Task description = Only one stretch of the data below is needed. Output the lines from the one with "に関する評価を行い、連携医療機関へ内容を報" up to and including the one with "共通プラットフォーム（J-SIPHE）に参加", exactly as they stand.

Stored data entries =
......

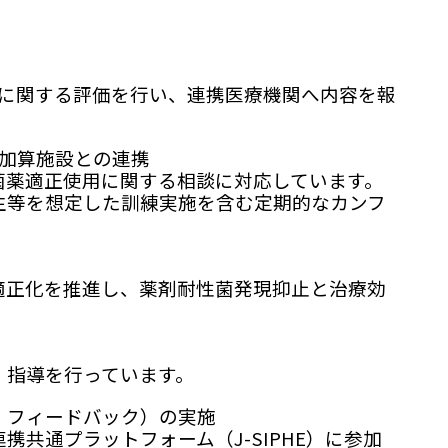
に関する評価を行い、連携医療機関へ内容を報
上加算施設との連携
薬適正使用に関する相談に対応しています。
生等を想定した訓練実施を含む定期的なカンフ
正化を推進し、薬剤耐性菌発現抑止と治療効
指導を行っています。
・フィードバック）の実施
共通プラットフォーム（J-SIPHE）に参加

......

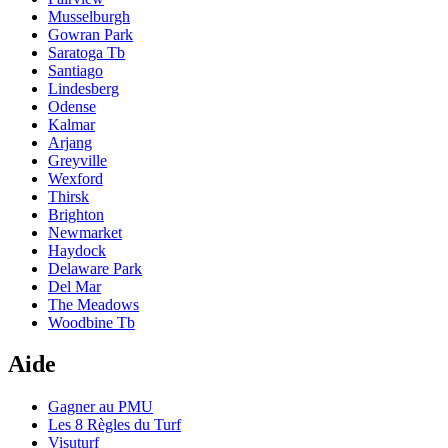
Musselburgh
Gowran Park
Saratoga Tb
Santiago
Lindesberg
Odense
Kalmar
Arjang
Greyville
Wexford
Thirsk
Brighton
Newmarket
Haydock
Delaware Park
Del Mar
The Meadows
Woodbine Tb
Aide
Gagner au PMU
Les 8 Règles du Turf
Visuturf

......

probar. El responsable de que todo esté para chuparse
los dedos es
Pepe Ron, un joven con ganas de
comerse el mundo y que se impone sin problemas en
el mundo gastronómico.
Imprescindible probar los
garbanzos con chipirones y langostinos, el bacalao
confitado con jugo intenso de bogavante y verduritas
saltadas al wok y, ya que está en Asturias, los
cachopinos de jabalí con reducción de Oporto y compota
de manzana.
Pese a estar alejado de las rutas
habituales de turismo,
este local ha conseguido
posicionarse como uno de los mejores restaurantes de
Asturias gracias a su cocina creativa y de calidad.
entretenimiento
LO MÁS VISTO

......

Result for this exercise =
に関する評価を行い、連携医療機関へ内容を報
上加算施設との連携
薬適正使用に関する相談に対応しています。
生等を想定した訓練実施を含む定期的なカンフ
正化を推進し、薬剤耐性菌発現抑止と治療効
指導を行っています。
・フィードバック）の実施
共通プラットフォーム（J-SIPHE）に参加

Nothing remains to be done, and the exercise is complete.